--- DATA EXTRACTS Enclosed Below ---

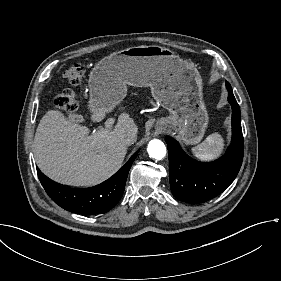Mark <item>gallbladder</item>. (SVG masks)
<instances>
[{
  "mask_svg": "<svg viewBox=\"0 0 281 281\" xmlns=\"http://www.w3.org/2000/svg\"><path fill=\"white\" fill-rule=\"evenodd\" d=\"M71 119L75 121V120H76V116H75V115H72V116H71Z\"/></svg>",
  "mask_w": 281,
  "mask_h": 281,
  "instance_id": "gallbladder-1",
  "label": "gallbladder"
}]
</instances>
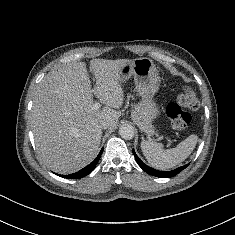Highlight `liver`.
I'll return each mask as SVG.
<instances>
[{
    "label": "liver",
    "instance_id": "obj_1",
    "mask_svg": "<svg viewBox=\"0 0 235 235\" xmlns=\"http://www.w3.org/2000/svg\"><path fill=\"white\" fill-rule=\"evenodd\" d=\"M131 60L92 59V89L84 62L67 64L48 73L38 84L33 99L31 124L37 150L53 171L69 174L96 157L102 137V122L115 128L124 92L119 71ZM93 94L102 109H93Z\"/></svg>",
    "mask_w": 235,
    "mask_h": 235
}]
</instances>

--- End of Enclosed DATA EXTRACTS ---

◆ WHAT THIS TASK INVOLVES:
The data above should be repeated exactly, minus any pictures.

◆ RESULT FOR THIS TASK:
Mark <item>gallbladder</item>. (SVG masks)
<instances>
[{
  "mask_svg": "<svg viewBox=\"0 0 281 281\" xmlns=\"http://www.w3.org/2000/svg\"><path fill=\"white\" fill-rule=\"evenodd\" d=\"M71 119L75 121V120H76V116H75V115H72V116H71Z\"/></svg>",
  "mask_w": 281,
  "mask_h": 281,
  "instance_id": "gallbladder-1",
  "label": "gallbladder"
}]
</instances>
Highlight `liver`.
I'll return each mask as SVG.
<instances>
[{
    "label": "liver",
    "instance_id": "obj_1",
    "mask_svg": "<svg viewBox=\"0 0 235 235\" xmlns=\"http://www.w3.org/2000/svg\"><path fill=\"white\" fill-rule=\"evenodd\" d=\"M131 60L92 59V89L84 62L67 64L48 73L38 84L33 99L31 124L37 150L53 171L69 174L96 157L102 137V122L115 128L124 92L119 71ZM93 94L102 109H93Z\"/></svg>",
    "mask_w": 235,
    "mask_h": 235
}]
</instances>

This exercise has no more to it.